* **WORK REQUIRED**: The response must consist of the lines below from the one with "Find regions matching 'pancreas'." through the one with "Detect every instance", exactly as they appear and with both ends kept.

* **DATASET RECORDS**:
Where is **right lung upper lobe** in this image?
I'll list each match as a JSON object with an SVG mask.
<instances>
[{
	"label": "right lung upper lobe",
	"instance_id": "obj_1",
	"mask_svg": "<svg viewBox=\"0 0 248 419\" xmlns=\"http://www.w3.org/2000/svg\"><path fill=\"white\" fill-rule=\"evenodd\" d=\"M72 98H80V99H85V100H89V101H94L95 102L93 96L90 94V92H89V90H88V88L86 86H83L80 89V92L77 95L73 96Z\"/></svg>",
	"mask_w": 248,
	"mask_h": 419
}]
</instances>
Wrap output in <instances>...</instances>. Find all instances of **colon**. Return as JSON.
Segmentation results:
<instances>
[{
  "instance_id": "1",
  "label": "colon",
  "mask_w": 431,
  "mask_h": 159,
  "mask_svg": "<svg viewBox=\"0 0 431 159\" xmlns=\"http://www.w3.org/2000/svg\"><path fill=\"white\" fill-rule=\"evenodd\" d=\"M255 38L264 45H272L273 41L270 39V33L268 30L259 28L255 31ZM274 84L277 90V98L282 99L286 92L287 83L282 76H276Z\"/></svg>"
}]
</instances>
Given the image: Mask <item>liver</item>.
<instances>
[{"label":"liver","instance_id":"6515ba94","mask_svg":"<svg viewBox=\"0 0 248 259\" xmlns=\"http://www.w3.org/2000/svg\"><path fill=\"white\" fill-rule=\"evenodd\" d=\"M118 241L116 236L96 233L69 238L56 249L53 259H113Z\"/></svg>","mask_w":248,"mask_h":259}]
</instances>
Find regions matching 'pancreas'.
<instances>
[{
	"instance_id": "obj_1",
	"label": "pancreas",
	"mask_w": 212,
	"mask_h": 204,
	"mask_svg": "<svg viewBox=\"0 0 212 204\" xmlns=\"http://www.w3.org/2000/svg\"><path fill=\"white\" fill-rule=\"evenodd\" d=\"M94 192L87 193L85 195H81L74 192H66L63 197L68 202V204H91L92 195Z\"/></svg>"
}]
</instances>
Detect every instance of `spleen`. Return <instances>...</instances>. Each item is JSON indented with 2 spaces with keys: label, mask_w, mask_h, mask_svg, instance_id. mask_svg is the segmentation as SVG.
...
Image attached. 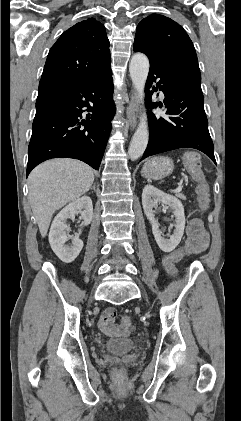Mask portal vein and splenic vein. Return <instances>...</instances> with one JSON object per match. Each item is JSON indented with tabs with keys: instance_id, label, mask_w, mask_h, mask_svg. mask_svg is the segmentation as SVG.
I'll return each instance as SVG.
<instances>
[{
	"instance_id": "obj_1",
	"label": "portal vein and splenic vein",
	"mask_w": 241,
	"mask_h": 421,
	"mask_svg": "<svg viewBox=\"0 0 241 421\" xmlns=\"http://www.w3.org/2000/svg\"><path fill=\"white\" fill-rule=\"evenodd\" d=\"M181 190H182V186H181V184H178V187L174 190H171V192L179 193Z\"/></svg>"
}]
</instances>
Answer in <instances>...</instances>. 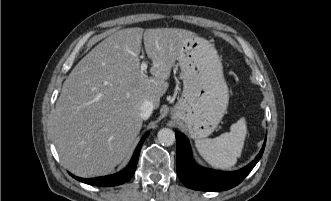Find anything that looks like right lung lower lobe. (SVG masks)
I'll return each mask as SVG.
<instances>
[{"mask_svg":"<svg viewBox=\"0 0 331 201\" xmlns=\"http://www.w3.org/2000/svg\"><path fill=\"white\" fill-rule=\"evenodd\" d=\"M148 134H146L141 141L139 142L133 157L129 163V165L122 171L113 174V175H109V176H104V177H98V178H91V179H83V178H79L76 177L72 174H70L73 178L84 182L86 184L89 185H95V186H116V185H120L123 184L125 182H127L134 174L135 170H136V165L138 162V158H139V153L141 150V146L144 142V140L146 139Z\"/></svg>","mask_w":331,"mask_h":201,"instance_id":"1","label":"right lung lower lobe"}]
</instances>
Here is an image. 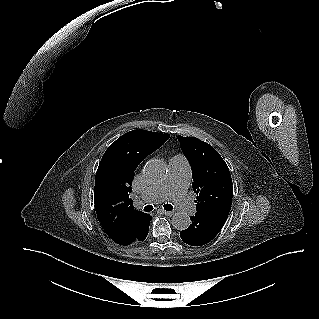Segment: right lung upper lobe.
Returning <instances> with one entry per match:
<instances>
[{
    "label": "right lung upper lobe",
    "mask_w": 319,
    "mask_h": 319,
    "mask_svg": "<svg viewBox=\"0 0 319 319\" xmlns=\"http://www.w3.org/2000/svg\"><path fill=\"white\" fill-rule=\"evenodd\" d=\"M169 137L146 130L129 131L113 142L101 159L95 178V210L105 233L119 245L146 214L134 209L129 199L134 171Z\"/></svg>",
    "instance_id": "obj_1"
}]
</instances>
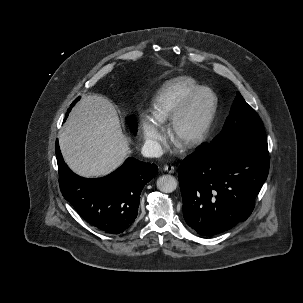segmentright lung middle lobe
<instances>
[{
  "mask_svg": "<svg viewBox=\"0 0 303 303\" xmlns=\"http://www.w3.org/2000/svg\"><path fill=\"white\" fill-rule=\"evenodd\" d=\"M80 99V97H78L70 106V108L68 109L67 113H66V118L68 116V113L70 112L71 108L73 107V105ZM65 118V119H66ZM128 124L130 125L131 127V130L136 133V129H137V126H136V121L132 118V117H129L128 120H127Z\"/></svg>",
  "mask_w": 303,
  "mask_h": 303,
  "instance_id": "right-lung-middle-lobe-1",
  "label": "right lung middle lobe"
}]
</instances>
---
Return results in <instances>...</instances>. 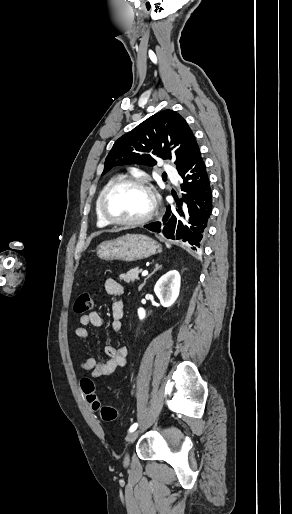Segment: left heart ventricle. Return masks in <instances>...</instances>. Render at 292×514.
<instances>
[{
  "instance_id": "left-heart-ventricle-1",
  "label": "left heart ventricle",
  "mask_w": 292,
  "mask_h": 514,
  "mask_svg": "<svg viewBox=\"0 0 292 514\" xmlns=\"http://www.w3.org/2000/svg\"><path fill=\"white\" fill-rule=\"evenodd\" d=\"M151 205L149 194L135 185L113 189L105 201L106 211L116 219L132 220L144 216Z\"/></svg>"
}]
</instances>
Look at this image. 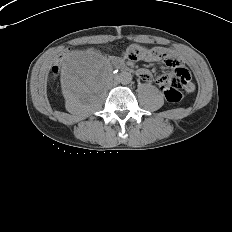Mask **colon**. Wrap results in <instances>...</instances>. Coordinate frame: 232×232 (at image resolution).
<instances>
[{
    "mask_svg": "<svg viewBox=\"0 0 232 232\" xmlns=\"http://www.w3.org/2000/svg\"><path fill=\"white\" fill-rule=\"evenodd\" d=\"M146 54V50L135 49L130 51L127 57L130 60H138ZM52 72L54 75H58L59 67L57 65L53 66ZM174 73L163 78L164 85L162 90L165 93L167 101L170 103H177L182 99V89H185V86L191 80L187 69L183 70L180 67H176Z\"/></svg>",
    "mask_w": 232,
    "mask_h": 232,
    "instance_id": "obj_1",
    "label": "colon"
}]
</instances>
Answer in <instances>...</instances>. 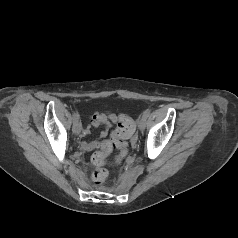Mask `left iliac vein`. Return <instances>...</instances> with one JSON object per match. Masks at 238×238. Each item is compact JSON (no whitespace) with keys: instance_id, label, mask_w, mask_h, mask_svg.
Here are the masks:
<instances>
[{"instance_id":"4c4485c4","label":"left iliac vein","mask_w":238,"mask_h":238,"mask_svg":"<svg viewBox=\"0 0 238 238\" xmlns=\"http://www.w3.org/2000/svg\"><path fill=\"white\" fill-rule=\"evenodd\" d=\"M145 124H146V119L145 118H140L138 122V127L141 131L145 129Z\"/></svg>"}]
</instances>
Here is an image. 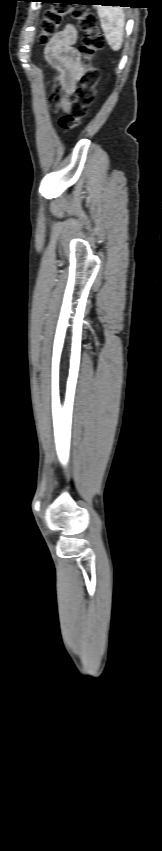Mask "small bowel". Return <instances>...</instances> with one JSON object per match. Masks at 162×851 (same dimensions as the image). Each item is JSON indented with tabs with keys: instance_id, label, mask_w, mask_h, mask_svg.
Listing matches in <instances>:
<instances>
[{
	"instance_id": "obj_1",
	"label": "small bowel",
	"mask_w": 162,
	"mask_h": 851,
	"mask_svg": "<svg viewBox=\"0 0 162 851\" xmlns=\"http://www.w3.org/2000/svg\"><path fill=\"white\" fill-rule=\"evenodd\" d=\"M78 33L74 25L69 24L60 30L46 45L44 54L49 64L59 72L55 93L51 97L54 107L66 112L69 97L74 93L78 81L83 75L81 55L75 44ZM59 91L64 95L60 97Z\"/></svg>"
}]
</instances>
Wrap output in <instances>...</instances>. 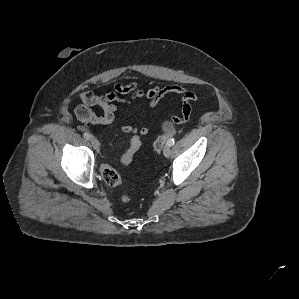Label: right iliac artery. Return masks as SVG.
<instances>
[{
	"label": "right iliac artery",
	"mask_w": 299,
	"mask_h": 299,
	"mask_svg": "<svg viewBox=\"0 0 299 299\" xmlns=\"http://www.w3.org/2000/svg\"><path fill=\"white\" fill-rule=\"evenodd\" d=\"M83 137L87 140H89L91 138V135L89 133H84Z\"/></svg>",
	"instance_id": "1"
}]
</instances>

* **OUTPUT**:
Find regions matching 'pancreas'.
<instances>
[{
	"instance_id": "obj_1",
	"label": "pancreas",
	"mask_w": 212,
	"mask_h": 204,
	"mask_svg": "<svg viewBox=\"0 0 212 204\" xmlns=\"http://www.w3.org/2000/svg\"><path fill=\"white\" fill-rule=\"evenodd\" d=\"M94 192L87 193L85 195H81L74 192H66L63 197L68 202V204H91L92 195Z\"/></svg>"
}]
</instances>
Detect every instance of `spleen`. Return <instances>...</instances>. Each item is JSON indented with 2 spaces with keys: label, mask_w, mask_h, mask_svg, instance_id. mask_svg is the segmentation as SVG.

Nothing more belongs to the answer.